Le cose, di per sé, non posseggono un valore assoluto, intrinseco e immutabile: sono le circostanze, in un assoluto relativismo, a determinarne il valore, gli eventuali pregi, la qualità. Se così è per ogni cosa esistente, finanche per gli esseri animati, lo stesso vale per la musica, che è passata nel giro di poco più di un secolo da essere una tra le arti in assoluto di maggior valore, una tra le più rare, tra le più pregiate, a quella in assoluto di minor rilievo, di minore importanza. Tutto determinato dalle circostanze, che in ambito artistico e culturale sono decise in buona parte dalla veicolazione dell’idea, dalla distribuzione del prodotto artistico.

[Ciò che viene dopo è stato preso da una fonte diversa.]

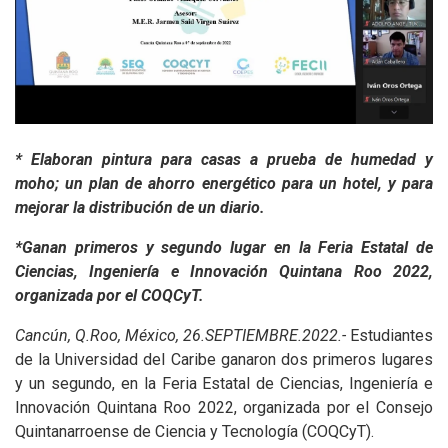
* Elaboran pintura para casas a prueba de humedad y
moho; un plan de ahorro energético para un hotel, y para
mejorar la distribución de un diario.
*Ganan primeros y segundo lugar en la Feria Estatal de
Ciencias, Ingeniería e Innovación Quintana Roo 2022,
organizada por el COQCyT.
Cancún, Q.Roo, México, 26.SEPTIEMBRE.2022.-
Estudiantes
de la Universidad del Caribe ganaron dos primeros lugares
y un segundo, en la Feria Estatal de Ciencias, Ingeniería e
Innovación Quintana Roo 2022, organizada por el Consejo
Quintanarroense de Ciencia y Tecnología (COQCyT).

Fino alla fine del XIX secolo la musica si trovava solo nei luoghi in cui esisteva realmente, in cui qualcuno la suonava, la eseguiva, la interpretava: che fosse il salotto di una famiglia borghese, una chiesa durante una funzione religiosa o una qualche sala da concerto, il suono non aveva altro mezzo, per essere veicolato, se non quello fisico, reale, tangibile. La discografia, prima nelle sembianze di un cilindro e poi in quelle di un disco, ha praticamente introdotto per la prima volta nella storia il concetto di home entertainment, rendendo la musica, passo dopo passo e non senza i dovuti decenni, un bene a portata di chiunque, a portata di mano: non occorreva più abitare in un medio o grande centro urbano di un qualche paese abbastanza progredito per concedersi il lusso, non certo quotidiano, di ascoltare una ristretta selezione delle grandi opere sonore dell’ingegno umano, bastava avere nei paraggi un negozio di dischi per potersi dotare di qualsiasi genere di espressione musicale esistente e includerla nella propria personalissima libreria sonora.

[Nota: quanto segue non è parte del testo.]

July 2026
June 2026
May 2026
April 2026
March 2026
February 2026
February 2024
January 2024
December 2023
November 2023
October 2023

Un salto non da poco per un’arte che, soprattutto nel caso delle sue espressioni più alte e complesse, da elitaria diventava bene comune, prodotto alla portata di tutti: in termini assoluti e intrinseci, una prima, cocente svalutazione. La musica, qualsiasi essa fosse, manteneva però un costo, un prezzo tale da garantirle un preciso posizionamento sul mercato e dunque, date le circostanze, un determinato valore economico. La discografia, questo il settore industriale che per più di un secolo ha gestito la veicolazione e la distribuzione musicale, è cioè riuscita, prosperando anche notevolmente, ad assicurare alle produzioni sonore un preciso valore di mercato, tale cioè da consentire ai produttori una serie di investimenti e a un intero settore economico di garantire da vivere, anche più che dignitosamente, a decine di migliaia di persone impiegate in quel business: un disco, al pari di una conquista territoriale, poteva arrivare a spostare il Pil di una nazione, e non è un caso se l’arrivo dei Beatles negli Usa, il 7 febbraio del 1964, passò agli annali, in una non casuale analogia con le operazioni militari, come il più importante sbarco musicale della storia.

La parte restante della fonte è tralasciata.